Here are a couple of quick vignettes [however you spell the word]:
- the phantom buyer -- you are talking to a seller about a watch; he pressures you to make a decision (subliminally or directly), suggesting that someone else wants to buy the watch; you decline to buy the watch for the $5,000 asking price; then he tells you that it sold to someone else for $6,000; later, you see it offered by the original seller, for $4,500 . . . so there was no sale at $6,000 . . . it was just a ploy to get you to pay $5,000 (or to make you feel bad for not buying at $5,000).
- pass the trash -- you see a watch that should be worth $3,000, with a dealer listing it at $4,000; soon, it is marked "sold", but a few days later, you see it with another dealer, listed at $5,000; two months pass, and once again, it is marked "sold"; then it appears with a third dealer, with a listing price of $6,000 . . . it sits for two years, with no activity. So what's it worth, and how do these "sold" signs affect our perceptions?

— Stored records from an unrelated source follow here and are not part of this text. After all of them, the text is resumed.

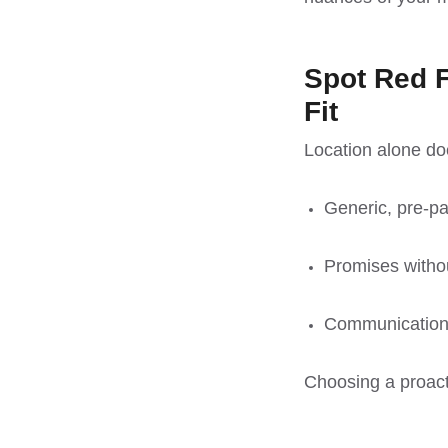
Spot Red F
Fit
Location alone do
Generic, pre-p
Promises withou
Communication
Choosing a proacti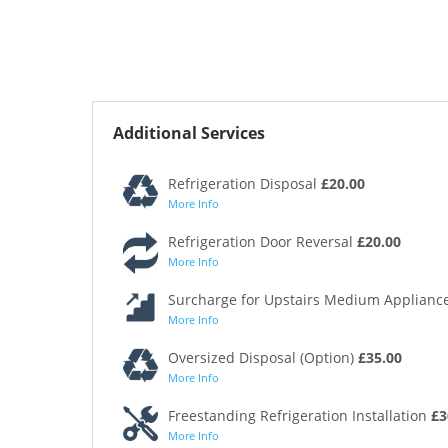
Additional Services
Refrigeration Disposal
£20.00
More Info
Refrigeration Door Reversal
£20.00
More Info
Surcharge for Upstairs Medium Appliance
More Info
Oversized Disposal (Option)
£35.00
More Info
Freestanding Refrigeration Installation
£3
More Info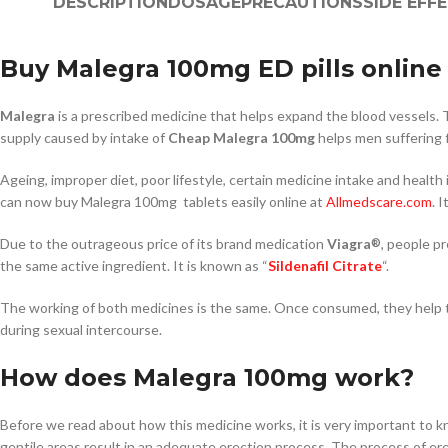
DESCRIPTION
DOSAGE
PRECAUTIONS
SIDE EFF
Buy Malegra 100mg ED pills online 
Malegra
is a prescribed medicine that helps expand the blood vessels. T
supply caused by intake of
Cheap Malegra 100mg
helps men suffering f
Ageing, improper diet, poor lifestyle, certain medicine intake and healt
can now buy Malegra 100mg tablets easily online at
Allmedscare.com
. 
Due to the outrageous price of its brand medication
Viagra
, people p
®
the same active ingredient. It is known as “
Sildenafil Citrate
“.
The working of both medicines is the same. Once consumed, they help to 
during sexual intercourse.
How does Malegra 100mg work?
Before we read about how this medicine works, it is very important to
gentile areas result in an adequate erection process. The process of e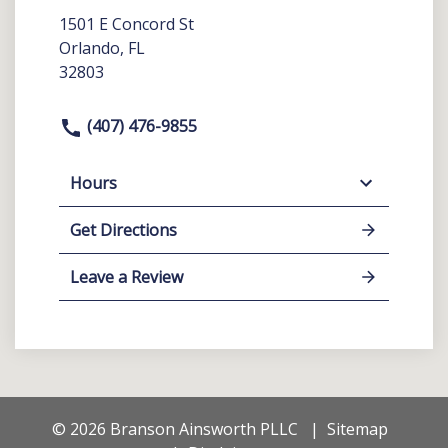
1501 E Concord St
Orlando, FL
32803
(407) 476-9855
Hours
Get Directions
Leave a Review
© 2026 Branson Ainsworth PLLC
Sitemap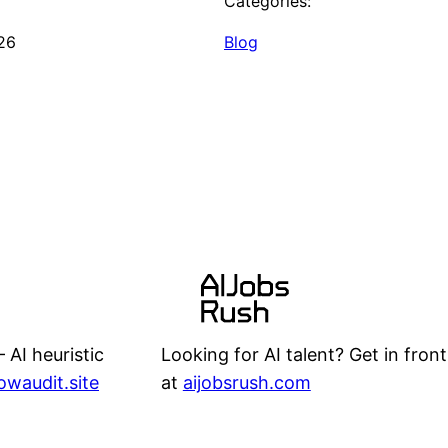
Categories:
26
Blog
Looking for AI talent? Get in front
 AI heuristic
at
aijobsrush.com
lowaudit.site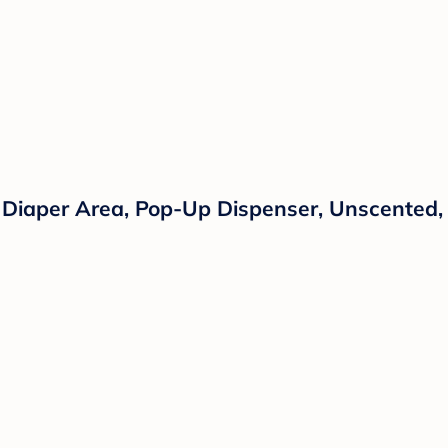
 Diaper Area, Pop-Up Dispenser, Unscented,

So it is often difficult to establish the market value of some watches, becuase we cannot tell whether or not they are actually being sold. These two vignettes are from private sellers and dealers; it gets much worse with private auctions on ebay, auctions ending early, etc. This is not a comment about this Black PVD Monaco, or Monacos in general . . . only a statement that unless you have reliable information from the buyer and the seller, it is difficult to keep track of the comparables / precedents.